Viral expression of miR-132 increased dendritic spine density in the primary hippocampal neurons from PACAP−/− mice. A, Representative fluorescence images of the primary hippocampal neuronal dendrites at DIV21. The cells were fixed at DIV21 and immunostained using anti-synaptophysin (magenta) and anti-PSD95 (green) antibodies. Scale bar, 10 μm. B, Quantification of the number of PSD-95-positive spines that were apposed to synaptophysin-positive presynaptic terminals. Values indicate mean ± SEM on 80 neurons from four independent experiments. *p < 0.05 versus vehicle (one-way ANOVA followed by Tukey–Kramer test).
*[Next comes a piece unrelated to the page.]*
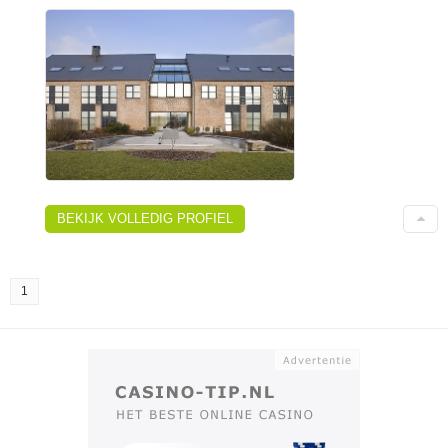
BEKIJK VOLLEDIG PROFIEL
1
C, Expression levels of miR-132 in WT and PACAP−/− mice primary hippocampal neurons were analyzed by qRT-PCR. Primary hippocampal neurons were harvested at DIV20. Values indicate mean ± SEM from nine independent experiments. *p < 0.05 versus WT (one-way ANOVA followed by Tukey-kramer test). D, Representative fluorescence images of primary hippocampal neuron dendrites at DIV21. Primary hippocampal neurons were transduced with miR-132 Venus or control-Venus lentivirus at DIV14 and treated with 10 nm PACAP at DIV19. The cells were fixed at DIV21 and immunostained with anti-GFP (green) and anti-PSD95 (magenta) antibodies at DIV21. Scale bar, 10 μm. E–G, Quantification of the number of total spines (E), PSD-95-positive spines (F), and -negative spines (G). Values indicate mean ± SEM of 60 neurons from three independent experiments. **p < 0.01 versus Venus or WT (two-way ANOVA followed by Tukey–Kramer test).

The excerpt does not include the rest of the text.